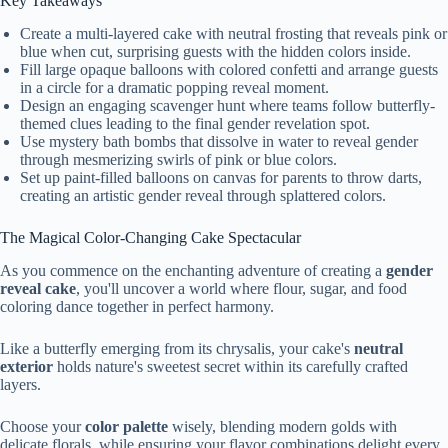
Key Takeaways
Create a multi-layered cake with neutral frosting that reveals pink or
blue when cut, surprising guests with the hidden colors inside.
Fill large opaque balloons with colored confetti and arrange guests
in a circle for a dramatic popping reveal moment.
Design an engaging scavenger hunt where teams follow butterfly-
themed clues leading to the final gender revelation spot.
Use mystery bath bombs that dissolve in water to reveal gender
through mesmerizing swirls of pink or blue colors.
Set up paint-filled balloons on canvas for parents to throw darts,
creating an artistic gender reveal through splattered colors.
The Magical Color-Changing Cake Spectacular
As you commence on the enchanting adventure of creating a
gender
reveal cake
, you'll uncover a world where flour, sugar, and food
coloring dance together in perfect harmony.
Like a butterfly emerging from its chrysalis, your cake's
neutral
exterior
holds nature's sweetest secret within its carefully crafted
layers.
Choose your
color palette
wisely, blending modern golds with
delicate florals, while ensuring your flavor combinations delight every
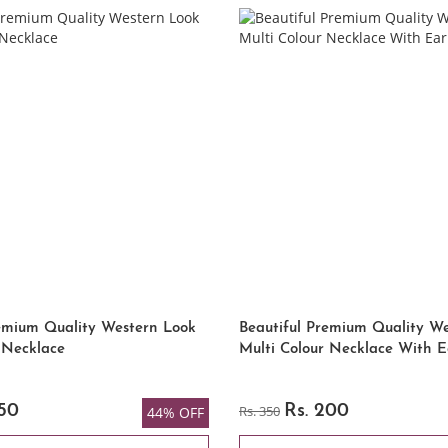
remium Quality Western Look
Beautiful Premium Quality W
 Necklace
Multi Colour Necklace With E
250
Rs. 350
Rs. 200
44% OFF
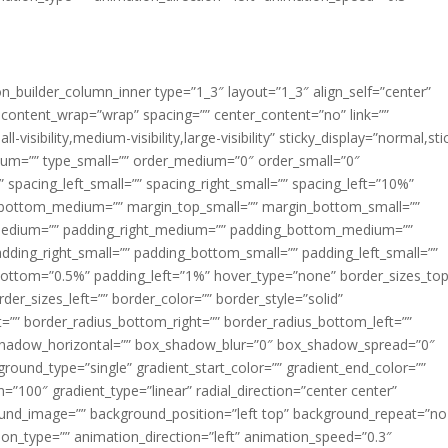
ion_builder_column_inner type=”1_3″ layout=”1_3″ align_self=”center”
 content_wrap=”wrap” spacing=”” center_content=”no” link=””
visibility,medium-visibility,large-visibility” sticky_display=”normal,sti
ium=”” type_small=”” order_medium=”0″ order_small=”0″
spacing_left_small=”” spacing_right_small=”” spacing_left=”10%”
_bottom_medium=”” margin_top_small=”” margin_bottom_small=””
medium=”” padding_right_medium=”” padding_bottom_medium=””
dding_right_small=”” padding_bottom_small=”” padding_left_small=””
ottom=”0.5%” padding_left=”1%” hover_type=”none” border_sizes_top
der_sizes_left=”” border_color=”” border_style=”solid”
ht=”” border_radius_bottom_right=”” border_radius_bottom_left=””
shadow_horizontal=”” box_shadow_blur=”0″ box_shadow_spread=”0″
ound_type=”single” gradient_start_color=”” gradient_end_color=””
n=”100″ gradient_type=”linear” radial_direction=”center center”
ound_image=”” background_position=”left top” background_repeat=”no
n_type=”” animation_direction=”left” animation_speed=”0.3″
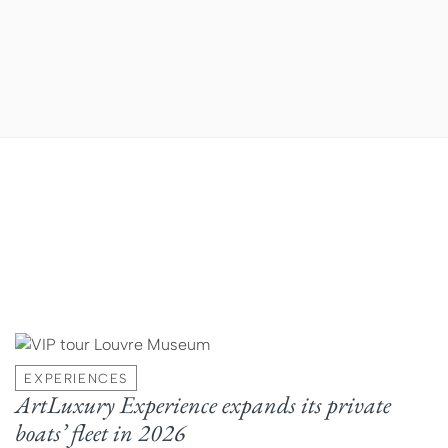
EXPERIENCES
ArtLuxury Experience expands its private
boats’ fleet in 2026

------------------------------------------------------------

▶ Activity
Output the records above unchanged, minus their pictures.

▶ Your response
Key Takeaways
Create a multi-layered cake with neutral frosting that reveals pink or
blue when cut, surprising guests with the hidden colors inside.
Fill large opaque balloons with colored confetti and arrange guests
in a circle for a dramatic popping reveal moment.
Design an engaging scavenger hunt where teams follow butterfly-
themed clues leading to the final gender revelation spot.
Use mystery bath bombs that dissolve in water to reveal gender
through mesmerizing swirls of pink or blue colors.
Set up paint-filled balloons on canvas for parents to throw darts,
creating an artistic gender reveal through splattered colors.
The Magical Color-Changing Cake Spectacular
As you commence on the enchanting adventure of creating a
gender
reveal cake
, you'll uncover a world where flour, sugar, and food
coloring dance together in perfect harmony.
Like a butterfly emerging from its chrysalis, your cake's
neutral
exterior
holds nature's sweetest secret within its carefully crafted
layers.
Choose your
color palette
wisely, blending modern golds with
delicate florals, while ensuring your flavor combinations delight every
remium Quality Western Look
Beautiful Premium Quality W
 Necklace
Multi Colour Necklace With E
250
Rs. 350
Rs. 200
44% OFF
ion_builder_column_inner type=”1_3″ layout=”1_3″ align_self=”center”
 content_wrap=”wrap” spacing=”” center_content=”no” link=””
visibility,medium-visibility,large-visibility” sticky_display=”normal,sti
ium=”” type_small=”” order_medium=”0″ order_small=”0″
spacing_left_small=”” spacing_right_small=”” spacing_left=”10%”
_bottom_medium=”” margin_top_small=”” margin_bottom_small=””
medium=”” padding_right_medium=”” padding_bottom_medium=””
dding_right_small=”” padding_bottom_small=”” padding_left_small=””
ottom=”0.5%” padding_left=”1%” hover_type=”none” border_sizes_top
der_sizes_left=”” border_color=”” border_style=”solid”
ht=”” border_radius_bottom_right=”” border_radius_bottom_left=””
shadow_horizontal=”” box_shadow_blur=”0″ box_shadow_spread=”0″
ound_type=”single” gradient_start_color=”” gradient_end_color=””
n=”100″ gradient_type=”linear” radial_direction=”center center”
ound_image=”” background_position=”left top” background_repeat=”no
n_type=”” animation_direction=”left” animation_speed=”0.3″
EXPERIENCES
ArtLuxury Experience expands its private
boats’ fleet in 2026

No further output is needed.